(Beginning of Record extracts)

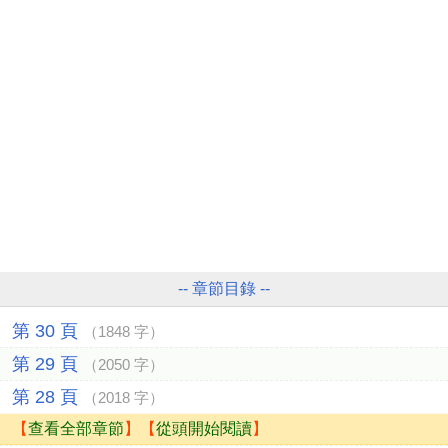
-- 章節目錄 --
第 30 頁
（1848 字）
第 29 頁
（2050 字）
第 28 頁
（2018 字）
【
查看全部章節
】【
從頭開始閱讀
】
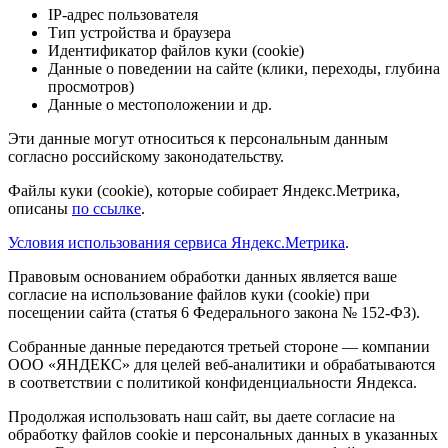
IP-адрес пользователя
Тип устройства и браузера
Идентификатор файлов куки (cookie)
Данные о поведении на сайте (клики, переходы, глубина
просмотров)
Данные о местоположении и др.
Эти данные могут относиться к персональным данным
согласно российскому законодательству.
Файлы куки (cookie), которые собирает Яндекс.Метрика,
описаны
по ссылке
.
Условия использования сервиса Яндекс.Метрика
.
Правовым основанием обработки данных является ваше
согласие на использование файлов куки (cookie) при
посещении сайта (статья 6 Федерального закона № 152-ФЗ).
Собранные данные передаются третьей стороне — компании
ООО «ЯНДЕКС» для целей веб-аналитики и обрабатываются
в соответствии с политикой конфиденциальности Яндекса.
Продолжая использовать наш сайт, вы даете согласие на
обработку файлов cookie и персональных данных в указанных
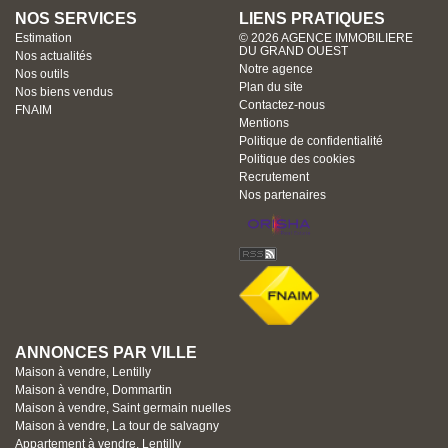
NOS SERVICES
LIENS PRATIQUES
Estimation
© 2026 AGENCE IMMOBILIERE
DU GRAND OUEST
Nos actualités
Notre agence
Nos outils
Plan du site
Nos biens vendus
Contactez-nous
FNAIM
Mentions
Politique de confidentialité
Politique des cookies
Recrutement
Nos partenaires
ANNONCES PAR VILLE
Maison à vendre, Lentilly
Maison à vendre, Dommartin
Maison à vendre, Saint germain nuelles
Maison à vendre, La tour de salvagny
Appartement à vendre, Lentilly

(End of Record extracts)

Your goal: Restate each of the entries above word for word and skip every image.

Your solution:
-- 章節目錄 --
第 30 頁
（1848 字）
第 29 頁
（2050 字）
第 28 頁
（2018 字）
【
查看全部章節
】【
從頭開始閱讀
】
IP-адрес пользователя
Тип устройства и браузера
Идентификатор файлов куки (cookie)
Данные о поведении на сайте (клики, переходы, глубина
просмотров)
Данные о местоположении и др.
Эти данные могут относиться к персональным данным
согласно российскому законодательству.
Файлы куки (cookie), которые собирает Яндекс.Метрика,
описаны
по ссылке
.
Условия использования сервиса Яндекс.Метрика
.
Правовым основанием обработки данных является ваше
согласие на использование файлов куки (cookie) при
посещении сайта (статья 6 Федерального закона № 152-ФЗ).
Собранные данные передаются третьей стороне — компании
ООО «ЯНДЕКС» для целей веб-аналитики и обрабатываются
в соответствии с политикой конфиденциальности Яндекса.
Продолжая использовать наш сайт, вы даете согласие на
обработку файлов cookie и персональных данных в указанных
NOS SERVICES
LIENS PRATIQUES
Estimation
© 2026 AGENCE IMMOBILIERE
DU GRAND OUEST
Nos actualités
Notre agence
Nos outils
Plan du site
Nos biens vendus
Contactez-nous
FNAIM
Mentions
Politique de confidentialité
Politique des cookies
Recrutement
Nos partenaires
ANNONCES PAR VILLE
Maison à vendre, Lentilly
Maison à vendre, Dommartin
Maison à vendre, Saint germain nuelles
Maison à vendre, La tour de salvagny
Appartement à vendre, Lentilly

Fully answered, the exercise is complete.